Yeah, it’s easy to shit on Americans about being ignorant of history. But this person’s point is largely true. The US has had the same constitution in effect for nearly 250 years. It is the oldest written constitution on Earth still in effect. Most nations have revolutions or complete rewrites of their foundational legal documents long before they reach this point.
And this is also why the US has such political instability right now. We have a Constitution that was written for the needs of 250 years ago. It was formed from a series of compromises that made sense in the politics of 250 years ago. At this point, we really should scrap it entirely and start from scratch.
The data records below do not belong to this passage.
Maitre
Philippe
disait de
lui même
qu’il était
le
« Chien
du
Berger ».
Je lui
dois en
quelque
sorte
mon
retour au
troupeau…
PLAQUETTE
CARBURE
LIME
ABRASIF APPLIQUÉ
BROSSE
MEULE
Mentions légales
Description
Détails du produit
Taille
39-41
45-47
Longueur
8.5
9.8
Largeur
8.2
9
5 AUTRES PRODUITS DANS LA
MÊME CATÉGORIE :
Having the world’s oldest Constitution really isn’t something worth bragging over; it just means you’re running obsolete software.
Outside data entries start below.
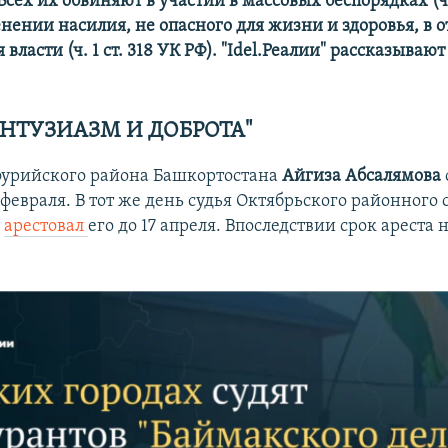
Всех их обвиняют в участии в массовых беспорядках (ч. 
енении насилия, не опасного для жизни и здоровья, в
 власти (ч. 1 ст. 318 УК РФ). "Idel.Реалии" рассказываю
ЭНТУЗИАЗМ И ДОБРОТА"
урийского района Башкортостана
Айгиза Абсалямова
 февраля. В тот же день судья Октябрьского районного 
в
арестовал
его до 17 апреля. Впоследствии срок ареста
What they really mean is that the US has the oldest still active Constitution in the world. The UK has existed in a continuous government for far longer, but they don’t have a written Constitution like the US does.
Even if that is what they meant, and even if the UK doesn’t count for whatever reason, this would still be incorrect. The constitution of San Marino dates from 1600.
I’m all for giving people the benefit of doubt, but no. They don’t “really mean” that, otherwise they would have written “constitution” somewhere, and not wrote “has had” when they mean “currently active”.
It’s possible they misremembered someone who had a point, true, but they do not.
In the case of the US, yes. The US started out as 13 independent countries. It was only the Articles of Confederation and later the Constitution that defined the US as a country. Disband the US constitution tomorrow, and the US becomes 50 independent countries.
In the case of the US, yes.
Even then, not really.
We celebrate July 4, 1776, the creation of our national identity independent from England, not June 21, 1788, when our constitution took effect.
And this is not even true as there have been change. Black people where a quarter of a person at one point. Women couldn’t vote. So to say the US has had the same law for 250 years is also bullshit.
Black people where a quarter of a person at one point.
It’s worse than that. The fraction you’re referring to is 1/5 and they weren’t considered people at all, they were slaves. Slaves were not considered people in terms of rights, but the number of congressmen (and also EC electors) a state had added the slave population divided by five.
So slave states had more power in congress and more voting power to determine who would be president proportional to how many slaves they had. More slaves = more “democratic” power for the slave owners.
Slaves had no rights, but slave owners had more power from that evil 1/5 rule.